We can also notice that we got a warning in the previous code. It's stating that in a future version of Python, the new columns will be object-type, which is not a big issue since that can be fixed with a simple code.

# 7- Model Training:

Now that we have solved all our problems with the dataset, we can start training our model. We can achieve better results by changing the values of 'test_size()' and 'random_state()'. To get the best results, it is best to try multiple values and run your model each time, compare the results of each operation, then choose the values which gave you the highest accuracy.

In [11]:
from sklearn.model_selection import train_test_split

X_train, X_test, y_train, y_test = train_test_split(X, y, test_size=0.25, random_state=0)

Note that we have to scale our 'X_train' and 'X_test' to use it with 'LogisticRegression()'. To do so, we will use 'sklearn.preprocessing.StandardScaler()', which scales our data based on all the values found in our dataset.

In [12]:
from sklearn.preprocessing import StandardScaler
sc = StandardScaler()

X_train = sc.fit_transform(X_train)
X_test = sc.transform(X_test)

# 8- LogisticRegression:

 For this model, we will apply 'LogisticRegression()'. Other algorithms can be used and would probably give better results (such as SVR), but since they take way too long to run and since 'LogisticRegression()' gives us decent results, we will use it.

In [13]:
from sklearn.linear_model import LogisticRegression
regressor=LogisticRegression()

regressor.fit(X_train,y_train)
y_pred = regressor.predict(X_test)

STOP: TOTAL NO. of ITERATIONS REACHED LIMIT.

Increase the number of iterations (max_iter) or scale the data as shown in:
    https://scikit-learn.org/stable/modules/preprocessing.html
Please also refer to the documentation for alternative solver options:
    https://scikit-learn.org/stable/modules/linear_model.html#logistic-regression
  n_iter_i = _check_optimize_result(


The warning in the previous code states that our algorithm reached the maximum number of iterations.
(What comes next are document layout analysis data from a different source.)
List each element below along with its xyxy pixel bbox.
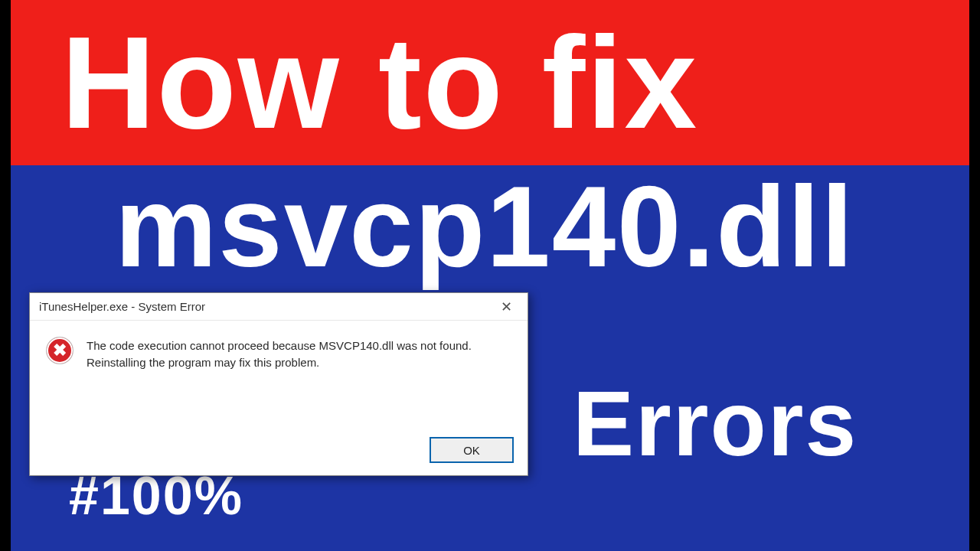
dialog-body: ✖ The code execution cannot proceed beca… <box>30 321 528 380</box>
dialog-footer: OK <box>430 437 514 463</box>
close-icon: ✕ <box>501 298 512 315</box>
error-icon-glyph: ✖ <box>53 342 67 359</box>
headline-line2: msvcp140.dll <box>115 161 854 293</box>
dialog-message: The code execution cannot proceed becaus… <box>87 337 500 371</box>
letterbox-right <box>969 0 980 551</box>
error-icon: ✖ <box>47 337 74 371</box>
system-error-dialog: iTunesHelper.exe - System Error ✕ ✖ The … <box>29 292 528 476</box>
headline-line1: How to fix <box>61 8 698 158</box>
dialog-title: iTunesHelper.exe - System Error <box>39 300 205 313</box>
thumbnail-stage: How to fix msvcp140.dll Errors #100% iTu… <box>0 0 980 551</box>
headline-line3: Errors <box>573 370 858 476</box>
error-icon-circle: ✖ <box>47 337 73 364</box>
dialog-titlebar[interactable]: iTunesHelper.exe - System Error ✕ <box>30 293 528 321</box>
letterbox-left <box>0 0 11 551</box>
ok-button[interactable]: OK <box>430 437 514 463</box>
close-button[interactable]: ✕ <box>489 296 523 318</box>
We can solve that by changing the value of the parameter 'max_iter()' but that will make our code take way more time to run for a very small improvement in the accuracy of our model.

# 9- Result:

To show the accuracy of our model, we can use the 'confusion_matrix()'. Note that our target has many unique numbers (23 to be precise), so the 'confusion_matrix()' - ironically - can be confusing.

In [14]:
from sklearn.metrics import confusion_matrix
cm = confusion_matrix(y_test, y_pred)

cm

array([[   534,      0,      0,      0,      0,      0,      0,      0,
             0,      0,      0,     17,      0,      0,      0,      0,
             0,      0,      0,      0,      0,      0],
       [     0,      1,      0,      0,      0,      0,      0,      0,
             0,      0,      0,      4,      0,      0,      0,      0,
             0,      0,      0,      0,      0,      0],
       [     0,      0,      0,      0,      0,      0,      0,      0,
             0,      0,      0,      3,      0,      0,      0,      0,
             0,      0,      0,      0,      0,      0],
       [     0,      0,      0,     10,      0,      0,      0,      0,
             0,      0,      0,      0,      0,      0,      0,      0,
             0,      0,      0,      0,      0,      0],
       [     0,      0,      0,      0,      0,      0,      0,      0,
             0,      0,      1,      2,      0,      0,      0,      0,
             0,      0,      0,      0,      0,     

#### A better method to show the accuracy of our model if we have a large amount of unique values in our target:

In [15]:
from sklearn.metrics import accuracy_score
print(round(accuracy_score(y_test, y_pred),5))

0.9993


#### Our model achieved an accuracy of 99.93%, which is marvelous!